Forming groups of legislators, policymakers and experts to study a problem in the interim is hardly a new idea, but the grab-bag of task forces that Gov. Asa Hutchinson and lawmakers have launched this year show the growing list of unfinished business they face when the session ends. It also offers a preview of the policy fights lawmakers face in future sessions.

They're hoping to piggyback on the success of other task forces, blue ribbon commissions and other groups that have been formed in recent years. Recent examples include the task force on teacher health insurance whose recommendations led to changes adopted by the state last year to prevent double-digit rate hikes.

When the Legislature wraps up the session — possibly as soon as the end of this month — here are some of the panels that will be taking up their unfinished business in the coming months and the challenges they'll face:

—MEDICAID: The 16-member task force studying Arkansas' "private option" Medicaid expansion is the one that faces the most challenging path.

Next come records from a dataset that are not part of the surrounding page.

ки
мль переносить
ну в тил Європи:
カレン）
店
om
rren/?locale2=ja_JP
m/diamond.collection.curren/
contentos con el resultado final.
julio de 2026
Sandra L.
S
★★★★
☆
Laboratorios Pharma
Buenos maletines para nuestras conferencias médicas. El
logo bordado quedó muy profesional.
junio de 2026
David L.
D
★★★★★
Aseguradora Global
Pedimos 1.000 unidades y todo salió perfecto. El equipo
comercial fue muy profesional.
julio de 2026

It's charged with finding a consensus on the future of a compromise Medicaid expansion that has sharply divided Republicans as they've become the state's majority party. The task force was a key part of legislation approved last month to continue the private option, which uses federal funds to purchase private insurance for low-income residents The legislative panel, which features an even split of supporters and opponents of the private option, is required to come up with a recommendation by the end of the year on alternatives for covering the hundreds of thousands on the program.

—COMMON CORE: The other divisive issue Hutchinson bought more time to address by forming a panel is the future of the controversial Common Core standards in Arkansas' schools. The 16-member commission headed by Republican Lt. Gov. Tim Griffin will recommend whether Arkansas should stick with Common Core, which are math and English benchmarks adopted by a majority of states that describe what students should know after completing each grade. The Obama administration embraced the standards and encouraged states to use them, but Common Core has faced increasing criticism, primarily from conservatives.

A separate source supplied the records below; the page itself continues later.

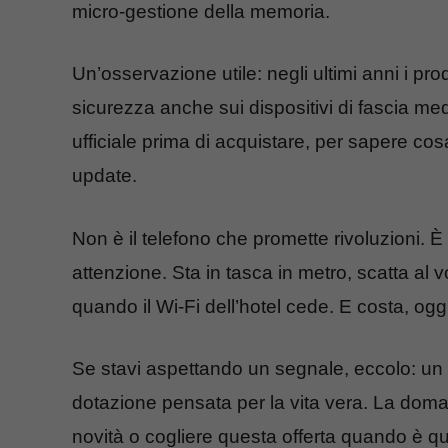
micro‑gestione della memoria.
Un’osservazione utile: negli ultimi anni i pro
sicurezza anche sui dispositivi di fascia me
ufficiale prima di acquistare, per sapere cos
update.
Non è il telefono che promette rivoluzioni. È
attenzione. Sta in tasca in metro, scatta al v
quando il Wi‑Fi dell’hotel cede. E costa, ogg
Se stavi aspettando un segnale, eccolo: un
dotazione pensata per la vita vera. La doma
novità o cogliere questa offerta quando è q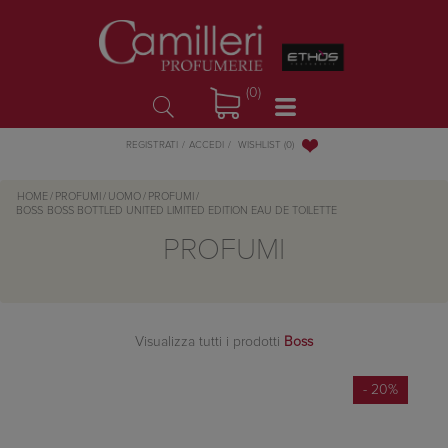
(0)
WISHLIST
(0)
REGISTRATI
ACCEDI
HOME
/
PROFUMI
/
UOMO
/
PROFUMI
/
BOSS
BOSS BOTTLED UNITED LIMITED EDITION EAU DE TOILETTE
PROFUMI
Visualizza tutti i prodotti
Boss
- 20%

—HIGHWAYS: Hutchinson has also said he'll form a "working group" to look at highway funding after a lawmaker dropped his proposal to divert tax revenue from car-related items to the state's road needs. The measure faced objections from Hutchinson and advocacy groups, who said the move would threaten other needs in the state's budget. The group sets the stage for a renewed debate over how to address growing highway needs that are far outpacing revenue from gas and diesel taxes.

—PRISONS: The key bill for Hutchinson's plan to ease the crowding of state inmates at local jails includes the creation of a "Criminal Justice Oversight Task Force" that will track the progress of reforms that are aimed at preventing parolees and probationers from returning to the prison system. The legislation, pending before a House panel, calls for the task force to issue an annual report recommending improvements and detailing savings generated from the overhaul.

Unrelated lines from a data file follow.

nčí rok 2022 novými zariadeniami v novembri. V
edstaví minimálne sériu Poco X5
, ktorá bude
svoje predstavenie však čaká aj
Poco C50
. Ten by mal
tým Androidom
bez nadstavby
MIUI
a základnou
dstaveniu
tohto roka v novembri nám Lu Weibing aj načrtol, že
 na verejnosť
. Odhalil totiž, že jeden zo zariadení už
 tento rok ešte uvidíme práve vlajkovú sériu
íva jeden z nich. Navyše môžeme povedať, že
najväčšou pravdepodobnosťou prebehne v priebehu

—COMPUTER SCIENCE: Hutchinson's campaign promise to expand computer science classes in public high schools also includes a task force. The measure Hutchinson signed into law last month calls for a 15-member task force to study and recommend changes to computer science and technology standards. The panel is also required to come up with recommendations on how to meet the anticipated need for workers skilled in computer science and technology.